INACH lanza plan quinquenal para liderar la ciencia polar global
El Instituto Antártico Chileno cerró 2025 con 99% de ejecución presupuestaria y presentó en Punta Arenas su hoja de ruta científica hasta 2030.
Pocas instituciones científicas en el extremo sur pueden mostrar un balance como el que el INACH presentó esta semana en su cuenta pública participativa en Punta Arenas. El 99% de ejecución presupuestaria en 2025 no es solo un indicador de gestión: es la señal de que la ciencia antártica chilena opera con una eficiencia que muchos organismos del norte desarrollado envidiarían.
Pero el director Gino Casassa fue más allá del balance y presentó las dos novedades que marcan el rumbo institucional de los próximos años. La primera es el Plan Estratégico INACH 2026-2030, un documento que fija como objetivo explícito posicionar a Chile en el liderazgo de la ciencia polar a escala global. No es una declaración de intenciones vaga: implica ampliar la red de colaboraciones internacionales, consolidar la infraestructura logística en la Antártica y aumentar la producción científica con impacto en revistas indexadas de alto rango.
La segunda primicia no fue detallada en el resumen disponible, pero el contexto sugiere que podría vincularse con nuevas capacidades de investigación o acuerdos de cooperación que el INACH viene cultivando con instituciones de Europa, Estados Unidos y los países del Tratado Antártico.
Punta Arenas es la capital de facto de la logística antártica sudamericana.

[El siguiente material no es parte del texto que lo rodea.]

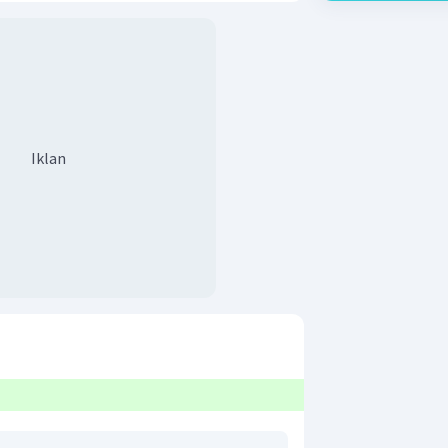
Iklan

Desde aquí salen los buques que abastecen las bases chilenas, argentinas y de otras naciones que operan en el continente blanco. El INACH es el motor científico de esa proyección, y su fortalecimiento tiene consecuencias directas no solo para Chile sino para toda la región magallánica y para la Patagonia austral en su conjunto.

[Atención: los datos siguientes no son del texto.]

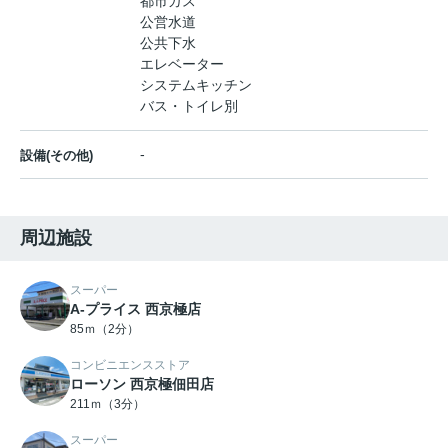
都市ガス
公営水道
公共下水
エレベーター
システムキッチン
バス・トイレ別
-
設備(その他)
周辺施設
スーパー
A-プライス 西京極店
85ｍ（2分）
コンビニエンスストア
ローソン 西京極佃田店
211ｍ（3分）
スーパー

El Tratado Antártico cumplirá en 2029 siete décadas de vigencia. En ese contexto, la carrera silenciosa por la influencia científica en la Antártica se intensifica. Países como China, Rusia y Corea del Sur han multiplicado su presencia con nuevas bases e inversión en investigación. Que Chile responda con un plan quinquenal sólido y recursos ejecutados al 99% es una señal política y científica de peso.
Para la Patagonia, la Antártica no es un concepto abstracto. Es el vecino más austral, el laboratorio climático que explica los vientos, las corrientes y los regímenes de lluvia que determinan cómo viven los bosques, los glaciares y las comunidades de esta región. Cada dato que el INACH produce en el continente blanco es, en última instancia, información sobre el futuro de este sur.